Ma, purtroppo, per ripianare l’esposizione verso la Banca Centrale di Spagna, Llobet era stato costretto a vendere gran parte dei suoi possedimenti. Ormai era un benestante come tanti altri, lontanissimo da ciò che era stato un tempo. Ma una nuova ricchezza aveva illuminato la sua vita: quella di una serena felicità.

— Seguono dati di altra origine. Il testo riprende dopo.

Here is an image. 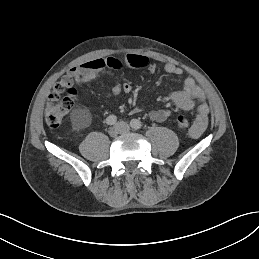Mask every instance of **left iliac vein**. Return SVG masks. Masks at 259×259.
<instances>
[{
  "mask_svg": "<svg viewBox=\"0 0 259 259\" xmlns=\"http://www.w3.org/2000/svg\"><path fill=\"white\" fill-rule=\"evenodd\" d=\"M116 126L119 128L121 134L130 132V126L126 122H118Z\"/></svg>",
  "mask_w": 259,
  "mask_h": 259,
  "instance_id": "1",
  "label": "left iliac vein"
}]
</instances>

Vasted uscì raggiante dalla chiesa, in alta uniforme di ufficiale dell’Armada. Felice, si concesse alle congratulazioni dei presenti abbracciando la bellissima sposa. La tremenda avventura che avevano vissuto non aveva lasciato segni nelle loro giovani menti. Aveva, caso mai, arricchito e cementato i loro sentimenti. Adesso li aspettava la vita.